Ils ont constaté que les ondes cérébrales des membres du public étaient plus synchronisées les unes avec les autres lorsque les artistes étaient présents. De plus, les individus dont les rythmes cérébraux étaient plus synchronisés avec d’autres membres du public appréciaient davantage le concert et se sentaient plus connectés aux interprètes.
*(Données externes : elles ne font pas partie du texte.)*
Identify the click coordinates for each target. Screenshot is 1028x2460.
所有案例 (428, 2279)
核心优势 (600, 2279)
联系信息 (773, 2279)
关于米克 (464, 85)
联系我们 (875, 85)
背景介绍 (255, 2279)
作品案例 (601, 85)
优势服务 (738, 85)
«J’étais très emballé de voir que dans le public, les rythmes cérébraux étaient synchronisés exactement dans la gamme de fréquences correspondant au« rythme » de la musique, donc il semble que le rythme musical stimule les rythmes du cerveau», explique Henry. « Cela peut sembler être du bon sens, mais c’est vraiment quelque chose. Ce sont des découvertes novatrices dans le contexte de l’écoute de la musique en direct qui donnent un aperçu du côté plus social de l’écoute musicale.  »

Musique pour le futur

La compréhension de ces schémas éclairera non seulement la science fondamentale, dit-elle, mais aussi les thérapies potentielles basées sur la musique pour les patients souffrant de maladies neurodégénératives.
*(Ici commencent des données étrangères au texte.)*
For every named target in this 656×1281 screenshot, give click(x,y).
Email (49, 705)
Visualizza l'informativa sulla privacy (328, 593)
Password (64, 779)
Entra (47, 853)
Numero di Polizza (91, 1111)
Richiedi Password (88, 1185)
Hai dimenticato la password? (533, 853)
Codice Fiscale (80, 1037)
NDLR : L’importance du rythme et de la synchronisation rhythmique a déjà été étudié pour aider les enfants avec des troubles d’apprentissage et TDAH et c’est effectivement un des outils utilisés dans le programme CerebroStim pour aider les enfants avec ces troubles.

Références :

The study “What makes musical rhythm special: cross–species, developmental, and social perspectives” by Laura K. Cirelli, Zuzanna B. Jurewicz, and Sandra E. Trehub was presented at the CNS annual meeting in Boston.